Bourdoumis A et al, 2014: Thromboprophylaxis and bleeding diathesis in minimally invasive stone surgery
Bourdoumis A, Stasinou T, Kachrilas S, Papatsoris AG, Buchholz N, Masood J
Endourology and Stones Services, Barts Health NHS Trust, 9th Floor, Royal London Hospital, Whitechapel, London E1 1BB, UK
Department of Urology, North Devon District Hospital NHS Trust, Barnstaple, North Devon EX31 4HX, UK
2nd Department of Urology, School of Medicine, University of Athens, Sismanoglio General Hospital, 1 Sismanogleiou Street, 14578 Athens, Greece
With populations ageing and active treatment of urinary stones increasingly in demand, more patients with stones are presenting with an underlying bleeding disorder or need for regular thromboprophylaxis, by means of antiplatelet and other medication. A practical guide to thromboprophylaxis in the treatment of urinary tract lithiasis has not yet been established. Patients can be stratified according to levels of risk of arterial and venous thromboembolism, which influence the requirements for antiplatelet and anticoagulant medications, respectively. Patients should also be stratified according to their risk of bleeding.

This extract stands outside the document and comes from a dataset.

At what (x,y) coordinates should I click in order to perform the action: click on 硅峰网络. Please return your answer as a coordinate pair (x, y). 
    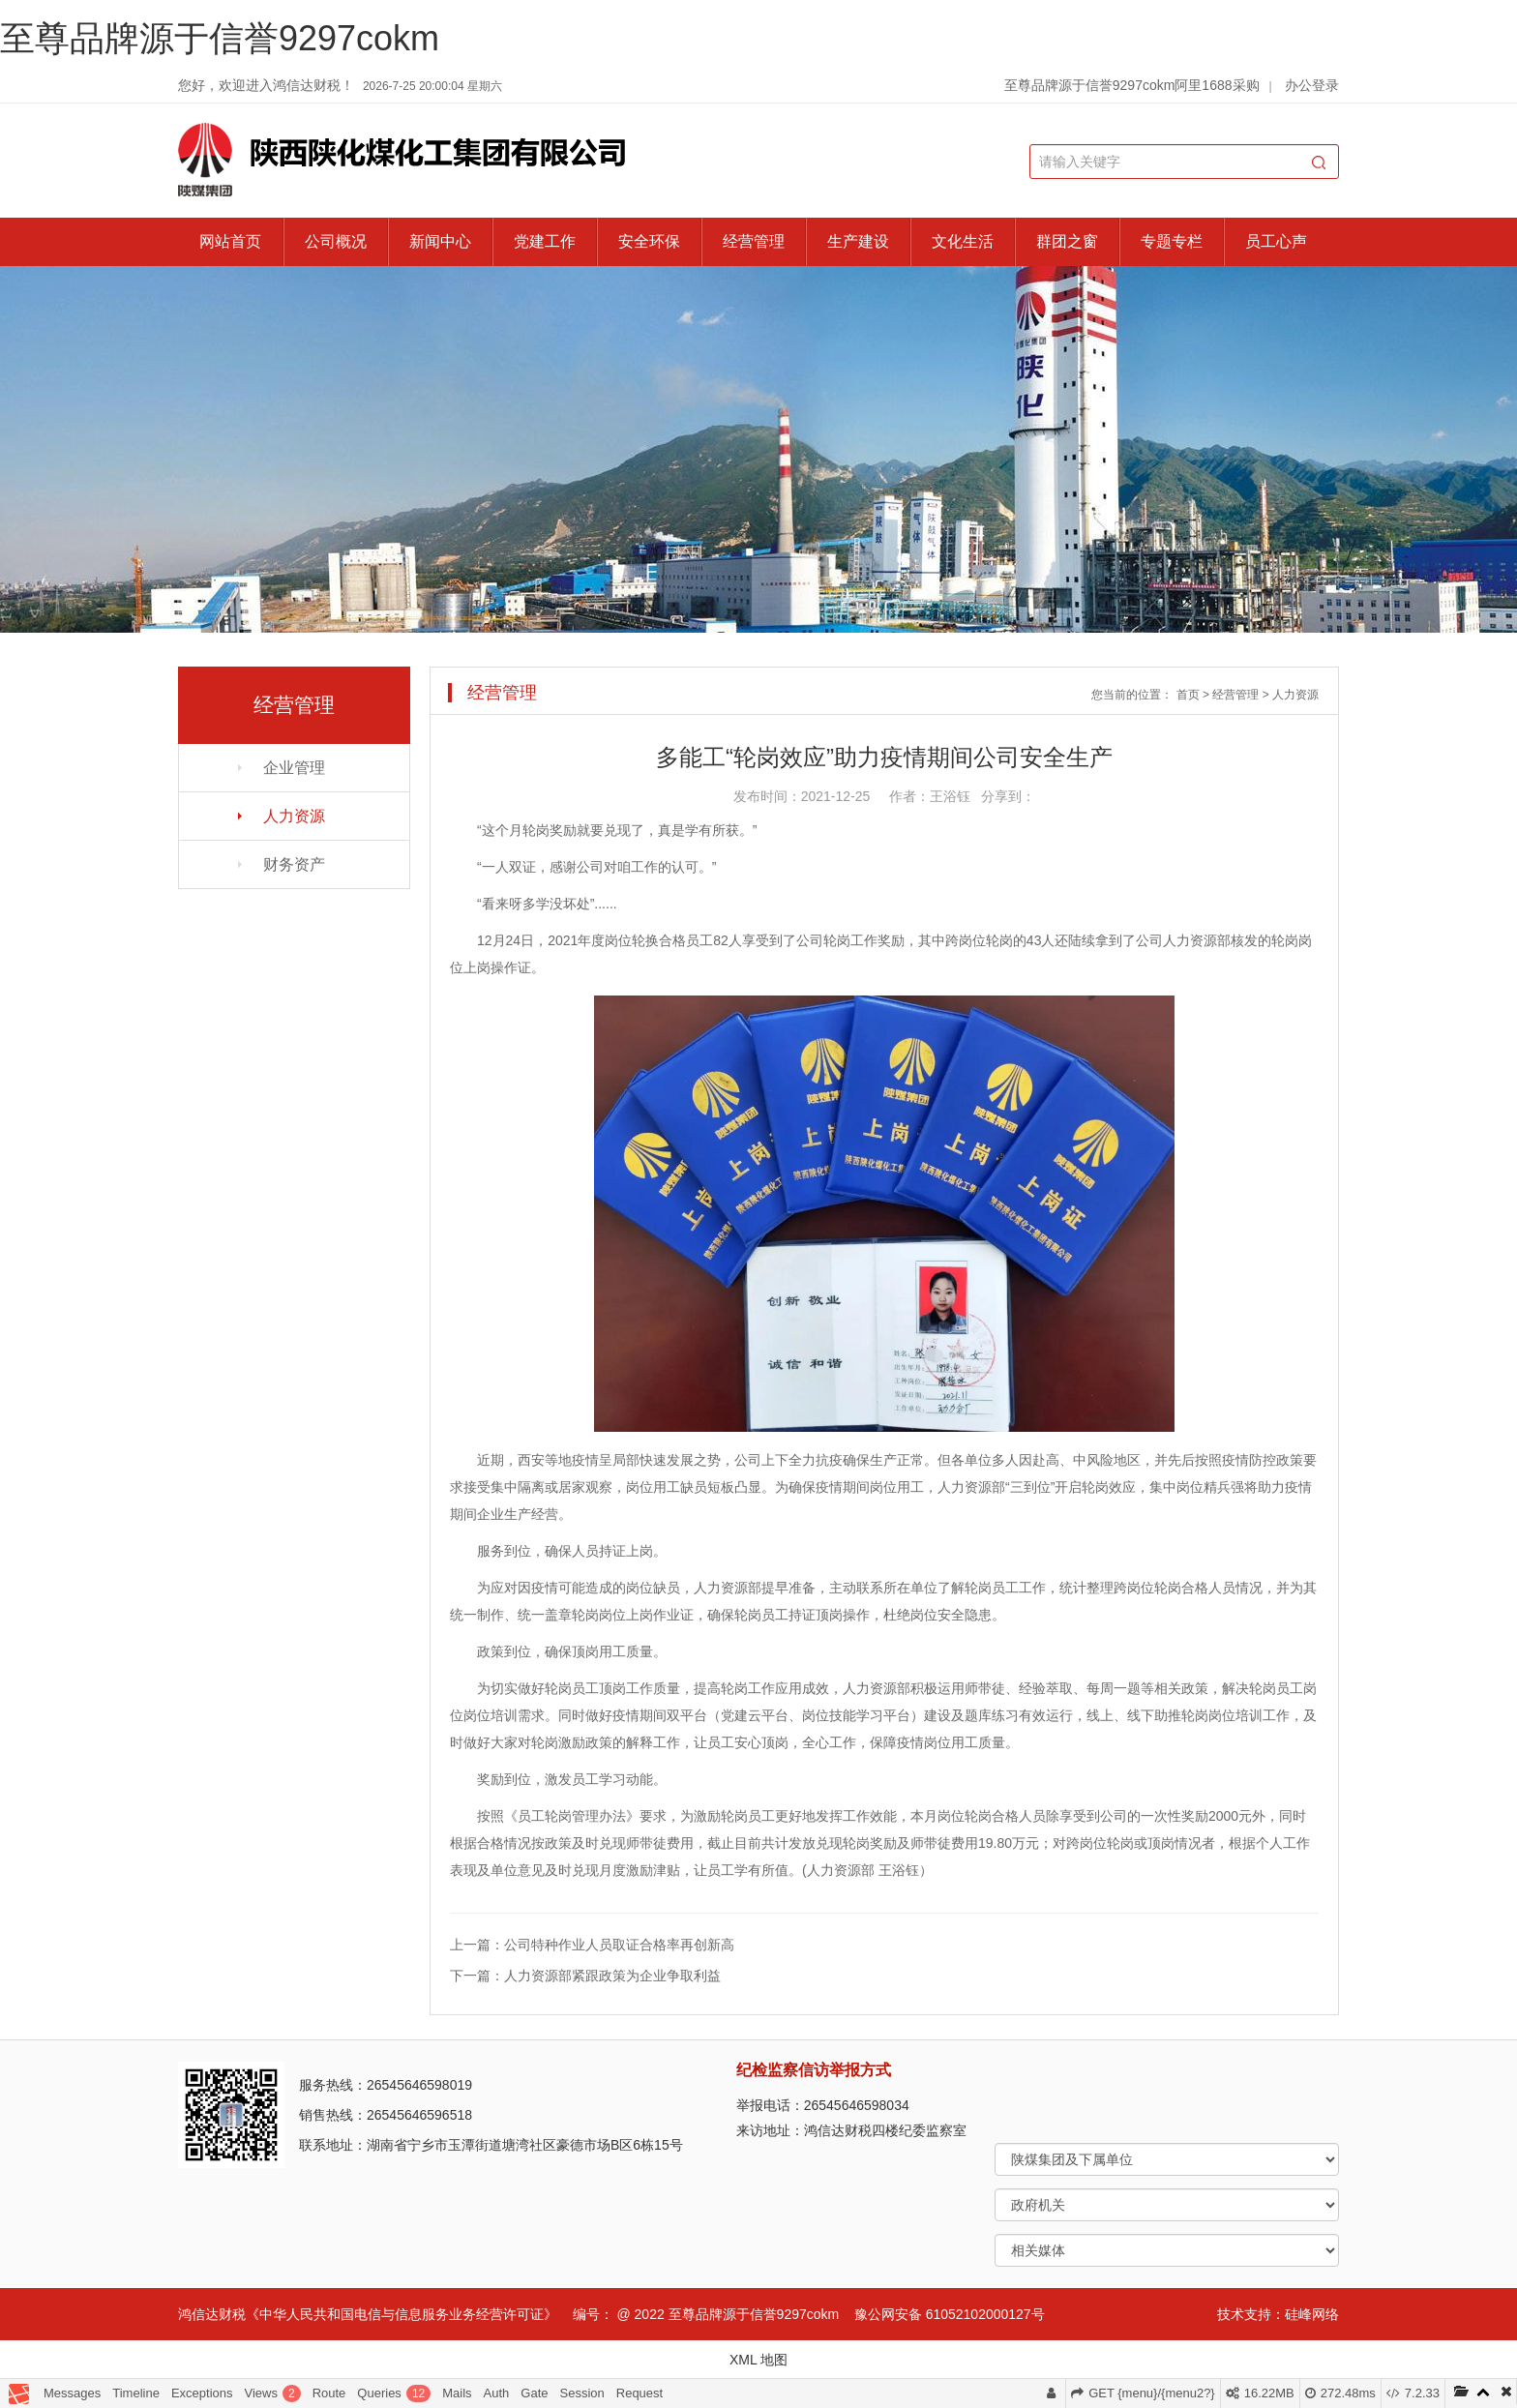     Looking at the image, I should click on (1312, 2314).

Consideration of the combined risks of bleeding and thromboembolism should determine the perioperative thromboprophylactic strategy. The choice of shockwave lithotripsy, percutaneous nephrolithotomy or ureteroscopy with laser lithotripsy for treatment of lithiasis should be determined with regard to these risks. Although ureteroscopy is the preferred method in high-risk patients, shockwave lithotripsy and percutaneous nephrolithotomy can be chosen when indicated, if appropriate guidelines are strictly followed.
Nat Rev Urol. 2014 Jan;11(1):51-8. doi: 10.1038/nrurol.2013.278. Epub 2013 Dec 17.
PMID:24346006 [PubMed - in process]
This is a useful article with information on how to clinically manage patients with bleeding disorders and anticoagulation treatment in association with modern stone surgery. There is a chapter with advice how to deal with warfarin and anti-platelet medication when SWL is planned. The basic rules in this regard was that warfarin should be stopped 5 days before the treatment and bridging therapy with low-molecular heparin given to most patients before the warfarin medication can be re-started after 48-78 h. It is furthermore recommended to stop anti-platelet treatment 7 days before SWL. The bottom-line is, however, that in patients at particularly high risk endoscopic treatment should be chosen instead of SWL. All these measures are highly important in order to reduce the risk of subcapsular hematoma.